Y ahora es cuando empiezo a escribir subido a la silla y pegando voces. Porque hace falta ser completamente idiota para dejar que esto ocurra sin que pase nada. Hablo del Gobierno, claro. De esos señores que de perderse en el tíovivo cuando eran delegados de clase pasaron a ocupar su edad adulta divirtiéndose con las puertas giratorias y que permiten que haya un caso de trampa venenosa y organizada como fue, por ejemplo, el del aceite de colza sin ponerse serios y revisar todos los privilegios que tiene no sólo la Volkswagen de las narices sino toda la industria del ramo. Hablo de los medios, ocupados en limarse las uñas de las elecciones catalanas y pensando que esto de los coches es un tema menor que no interesa a sus lectores y, sobre todo, a sus departamentos comerciales y contables, que hay que ver la manía que tienen las marcas de poner anuncios por doquier. Y hablo de los ciudadanos, que en vez de estar en el atasco quejándose porque unas horas de un día al año corten un poquito el tráfico tendrían que estar haciendo un colectivo día de furia, bajando a lo Michael Douglas de sus coches contaminantes y dirigiéndose a los concesionarios de todas las marcas para pedir explicaciones.

En serio, poca reacción veo acorde con la magnitud del asunto. Está la campaña informativa y movilizadora de la Organización de Consumidores y Usuarios (OCU), la denuncia del Defensor del Paciente ante la Audiencia Nacional y, claro, las quejas de los ecologistas coñazo, que decía el plasta, él sí, de Ussía. Poco más.

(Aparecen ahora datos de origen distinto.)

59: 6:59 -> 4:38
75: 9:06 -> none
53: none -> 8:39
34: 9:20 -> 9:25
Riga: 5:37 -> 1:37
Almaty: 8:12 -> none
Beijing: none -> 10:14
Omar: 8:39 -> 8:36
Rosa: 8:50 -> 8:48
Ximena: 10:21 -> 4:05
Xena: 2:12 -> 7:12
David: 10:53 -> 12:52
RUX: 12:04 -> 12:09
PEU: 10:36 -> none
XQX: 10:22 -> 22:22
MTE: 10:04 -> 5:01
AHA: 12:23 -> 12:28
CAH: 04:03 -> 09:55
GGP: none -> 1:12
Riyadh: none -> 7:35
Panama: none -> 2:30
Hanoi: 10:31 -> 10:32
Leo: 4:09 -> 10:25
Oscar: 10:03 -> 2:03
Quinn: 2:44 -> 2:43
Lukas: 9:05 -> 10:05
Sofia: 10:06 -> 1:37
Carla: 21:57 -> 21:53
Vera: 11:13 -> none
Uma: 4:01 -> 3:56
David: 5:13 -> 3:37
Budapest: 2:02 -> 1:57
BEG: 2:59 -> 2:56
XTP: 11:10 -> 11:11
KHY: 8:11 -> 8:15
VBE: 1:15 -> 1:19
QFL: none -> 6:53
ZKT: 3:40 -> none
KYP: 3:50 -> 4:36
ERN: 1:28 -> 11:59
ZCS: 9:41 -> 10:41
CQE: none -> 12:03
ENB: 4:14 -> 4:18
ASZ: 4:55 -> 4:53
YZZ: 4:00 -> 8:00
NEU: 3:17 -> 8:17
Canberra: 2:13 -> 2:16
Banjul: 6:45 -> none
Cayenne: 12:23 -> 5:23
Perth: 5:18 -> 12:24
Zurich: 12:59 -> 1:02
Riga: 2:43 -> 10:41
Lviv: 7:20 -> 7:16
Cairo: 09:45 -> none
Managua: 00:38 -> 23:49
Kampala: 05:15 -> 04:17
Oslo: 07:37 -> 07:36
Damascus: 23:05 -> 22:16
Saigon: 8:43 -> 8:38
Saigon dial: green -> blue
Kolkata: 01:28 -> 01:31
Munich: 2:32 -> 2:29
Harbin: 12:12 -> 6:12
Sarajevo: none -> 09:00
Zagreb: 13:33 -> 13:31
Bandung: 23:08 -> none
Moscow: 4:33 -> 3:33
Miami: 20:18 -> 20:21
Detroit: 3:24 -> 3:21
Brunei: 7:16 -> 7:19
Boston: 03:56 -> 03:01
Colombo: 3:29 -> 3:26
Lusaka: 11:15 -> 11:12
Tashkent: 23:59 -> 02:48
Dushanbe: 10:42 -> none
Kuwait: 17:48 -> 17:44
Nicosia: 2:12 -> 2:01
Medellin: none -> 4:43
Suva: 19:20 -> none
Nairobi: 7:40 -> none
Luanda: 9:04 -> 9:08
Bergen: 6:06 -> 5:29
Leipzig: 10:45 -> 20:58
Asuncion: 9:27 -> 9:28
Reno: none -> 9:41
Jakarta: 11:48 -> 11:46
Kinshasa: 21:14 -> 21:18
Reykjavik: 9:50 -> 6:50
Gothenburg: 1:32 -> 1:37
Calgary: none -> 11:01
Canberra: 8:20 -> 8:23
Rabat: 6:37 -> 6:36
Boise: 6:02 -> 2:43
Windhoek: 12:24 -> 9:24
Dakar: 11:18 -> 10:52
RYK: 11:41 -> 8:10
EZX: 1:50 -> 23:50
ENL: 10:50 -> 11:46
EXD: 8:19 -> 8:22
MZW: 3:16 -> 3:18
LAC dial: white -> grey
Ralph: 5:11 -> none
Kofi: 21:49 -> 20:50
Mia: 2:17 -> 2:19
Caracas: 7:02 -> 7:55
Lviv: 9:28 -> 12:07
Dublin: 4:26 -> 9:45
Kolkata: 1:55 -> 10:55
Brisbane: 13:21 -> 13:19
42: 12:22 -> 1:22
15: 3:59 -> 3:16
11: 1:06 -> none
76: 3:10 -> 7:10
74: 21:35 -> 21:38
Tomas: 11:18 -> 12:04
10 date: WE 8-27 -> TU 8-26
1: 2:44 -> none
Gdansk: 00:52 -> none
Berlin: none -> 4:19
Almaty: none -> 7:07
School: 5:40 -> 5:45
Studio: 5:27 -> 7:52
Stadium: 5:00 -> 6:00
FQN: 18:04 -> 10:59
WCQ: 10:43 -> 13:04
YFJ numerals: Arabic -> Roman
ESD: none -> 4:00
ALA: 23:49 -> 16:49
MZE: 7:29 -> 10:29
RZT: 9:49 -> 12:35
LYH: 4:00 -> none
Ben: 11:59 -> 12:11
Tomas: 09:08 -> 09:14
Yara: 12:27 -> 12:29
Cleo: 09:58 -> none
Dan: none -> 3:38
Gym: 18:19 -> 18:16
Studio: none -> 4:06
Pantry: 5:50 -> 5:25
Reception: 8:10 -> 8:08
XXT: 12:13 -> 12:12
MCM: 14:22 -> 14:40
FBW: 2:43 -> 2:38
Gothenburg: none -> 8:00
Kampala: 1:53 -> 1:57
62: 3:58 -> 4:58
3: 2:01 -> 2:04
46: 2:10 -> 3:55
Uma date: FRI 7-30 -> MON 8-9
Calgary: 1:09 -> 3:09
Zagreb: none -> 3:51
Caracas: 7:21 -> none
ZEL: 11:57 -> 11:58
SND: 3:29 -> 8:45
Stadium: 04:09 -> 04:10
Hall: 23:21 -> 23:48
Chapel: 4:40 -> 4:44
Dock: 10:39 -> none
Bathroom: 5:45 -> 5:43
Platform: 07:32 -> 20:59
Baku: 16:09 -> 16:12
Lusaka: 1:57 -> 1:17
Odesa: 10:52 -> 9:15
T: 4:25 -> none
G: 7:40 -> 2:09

Y no lo entiendo. No nos entiendo. Esto no es (sólo) un tema medio ambiental. Esto es un gravísimo pifostio de salud pública, una muestra de libro de comportamiento criminal organizado que habría que investigar, aclarar y hacer pagar y que nos debería servir —insisto: a todos— para replantearnos qué narices estamos haciendo con nuestras vidas en nuestras ciudades rodeados de coches que nos están matando pero que nos venden como si nos estuviesen dando la vida.

En París celebraban el domingo pasado el Día Sin Coches y uno diría que la cosa fue un éxito. Desde este lado de la conexión a Internet se veían fotos de gente muy sonriente abarrotando los Campos Elíseos y disfrutando de una jornada soleada por un lugar vedado normalmente para los que no tienen cuatro ruedas y un motor de combustión. Posiblemente, no todo fue tan bonito. Seguro que hubo mucho cabreado al volante y unos cuantos recuerdos para la familia española de la alcaldesa Anne Hidalgo. Por suerte para mis últimamente delicados sentimientos, los insultos no pasaron los filtros de mis redes sociales.

Por desgracia, sí que lo hicieron algunas quejas por el segundo domingo de Ciclovía en Madrid. Nada muy duro, en cualquier caso. Sobre todo comparado con lo que se oyó el martes pasado, que fue el día sin coches aquí. Ese día le salió el palillo de la boca no sólo a Esperanza Aguirre sino a parte de la prensa local, que tituló como si Armageddon significase en hebreo corte de tráfico. Por cierto, que la predicción apocalíptica terminó rematada en muchos medios por eso del plan contra la contaminación anunciado por los nuevos mandantes. Un plan, por otra parte, dentro de normalidad europea y de la lógica modelo aplastante.